Microsoft Entra Connect cloud sync is designed to accomplish hybrid identity goals for synchronization of users, groups and contacts to Microsoft Entra ID. The synchronization is accomplished by using the cloud provisioning agent instead of the Microsoft Entra Connect application. It can be used alongside Microsoft Entra Connect sync and it provides the following benefits:

  • Support for synchronizing to a Microsoft Entra tenant from a multi-forest disconnected Active Directory forest environment: The common scenarios include merger and acquisition. The acquired company's AD forests are isolated from the parent company's AD forests. The companies that have historically had multiple AD forests.
  • Simplified installation with light-weight provisioning agents: The agents act as a bridge from AD to Microsoft Entra ID, with all the sync configuration managed in the cloud.
  • Multiple provisioning agents can be used to simplify high availability deployments, critical for organizations relying upon password hash synchronization from AD to Microsoft Entra ID.
  • Support for large groups with up to fifty-thousand members. It's recommended to use only the OU scoping filter when synchronizing large groups.
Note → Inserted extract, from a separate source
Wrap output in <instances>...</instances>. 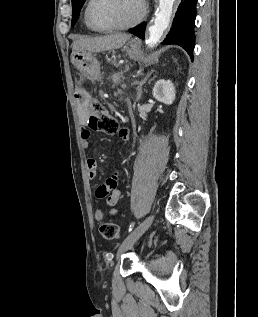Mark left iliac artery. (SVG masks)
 I'll use <instances>...</instances> for the list:
<instances>
[{"mask_svg": "<svg viewBox=\"0 0 258 317\" xmlns=\"http://www.w3.org/2000/svg\"><path fill=\"white\" fill-rule=\"evenodd\" d=\"M134 226H135V221H132L131 224L129 225L128 232H131Z\"/></svg>", "mask_w": 258, "mask_h": 317, "instance_id": "obj_1", "label": "left iliac artery"}]
</instances>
Diagram of the process flow that shows on-premises Active Directory items like users and group being synchronized into the cloud by Cloud Sync.

With Microsoft Entra Connect cloud sync, provisioning from AD to Microsoft Entra ID is orchestrated in Microsoft Online Services. An organization only needs to deploy, in their on-premises or IaaS-hosted environment, a light-weight agent that acts as a bridge between Microsoft Entra ID and AD. The provisioning configuration is stored and managed as part of the service. Reminder that the sync runs every 2 minutes.